(Stored data entries)
Segment Open

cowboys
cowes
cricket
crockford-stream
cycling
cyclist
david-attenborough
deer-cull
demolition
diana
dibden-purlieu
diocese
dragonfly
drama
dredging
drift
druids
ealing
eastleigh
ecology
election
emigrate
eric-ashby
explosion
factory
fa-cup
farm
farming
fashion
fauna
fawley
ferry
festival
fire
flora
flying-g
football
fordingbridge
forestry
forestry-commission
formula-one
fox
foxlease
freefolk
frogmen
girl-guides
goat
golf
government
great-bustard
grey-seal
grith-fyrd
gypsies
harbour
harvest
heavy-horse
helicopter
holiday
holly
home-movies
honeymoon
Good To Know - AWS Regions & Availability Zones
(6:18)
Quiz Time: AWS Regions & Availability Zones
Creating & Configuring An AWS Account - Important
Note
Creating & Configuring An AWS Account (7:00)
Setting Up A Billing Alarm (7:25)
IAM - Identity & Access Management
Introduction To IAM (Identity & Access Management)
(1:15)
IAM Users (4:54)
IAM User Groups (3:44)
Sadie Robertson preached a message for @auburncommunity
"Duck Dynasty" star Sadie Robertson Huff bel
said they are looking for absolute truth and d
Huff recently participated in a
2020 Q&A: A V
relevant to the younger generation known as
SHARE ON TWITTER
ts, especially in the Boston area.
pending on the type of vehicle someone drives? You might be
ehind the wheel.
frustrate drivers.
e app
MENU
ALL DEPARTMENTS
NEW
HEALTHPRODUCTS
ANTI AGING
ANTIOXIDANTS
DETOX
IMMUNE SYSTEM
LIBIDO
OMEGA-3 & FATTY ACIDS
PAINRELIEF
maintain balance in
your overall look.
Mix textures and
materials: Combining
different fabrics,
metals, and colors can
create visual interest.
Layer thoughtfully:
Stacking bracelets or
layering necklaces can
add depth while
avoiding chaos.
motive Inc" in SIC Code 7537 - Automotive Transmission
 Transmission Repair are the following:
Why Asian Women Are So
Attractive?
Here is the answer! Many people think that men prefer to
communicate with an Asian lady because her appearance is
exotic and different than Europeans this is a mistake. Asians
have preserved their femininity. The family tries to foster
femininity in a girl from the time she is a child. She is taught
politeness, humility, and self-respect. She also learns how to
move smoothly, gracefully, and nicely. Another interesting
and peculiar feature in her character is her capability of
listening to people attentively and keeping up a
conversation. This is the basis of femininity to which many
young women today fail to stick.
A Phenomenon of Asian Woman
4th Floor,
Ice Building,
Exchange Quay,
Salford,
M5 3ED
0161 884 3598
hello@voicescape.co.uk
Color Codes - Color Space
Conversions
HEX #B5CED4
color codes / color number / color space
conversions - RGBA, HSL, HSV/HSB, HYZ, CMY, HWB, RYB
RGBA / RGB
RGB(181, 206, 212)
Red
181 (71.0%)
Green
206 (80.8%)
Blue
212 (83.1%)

Segment Closed

# Work instructions
Take the lines above from the one containing "great-bustard" to the one containing "ehind the wheel." and retype them exactly, both ends included, with nothing added.

# Response to this task
great-bustard
grey-seal
grith-fyrd
gypsies
harbour
harvest
heavy-horse
helicopter
holiday
holly
home-movies
honeymoon
Good To Know - AWS Regions & Availability Zones
(6:18)
Quiz Time: AWS Regions & Availability Zones
Creating & Configuring An AWS Account - Important
Note
Creating & Configuring An AWS Account (7:00)
Setting Up A Billing Alarm (7:25)
IAM - Identity & Access Management
Introduction To IAM (Identity & Access Management)
(1:15)
IAM Users (4:54)
IAM User Groups (3:44)
Sadie Robertson preached a message for @auburncommunity
"Duck Dynasty" star Sadie Robertson Huff bel
said they are looking for absolute truth and d
Huff recently participated in a
2020 Q&A: A V
relevant to the younger generation known as
SHARE ON TWITTER
ts, especially in the Boston area.
pending on the type of vehicle someone drives? You might be
ehind the wheel.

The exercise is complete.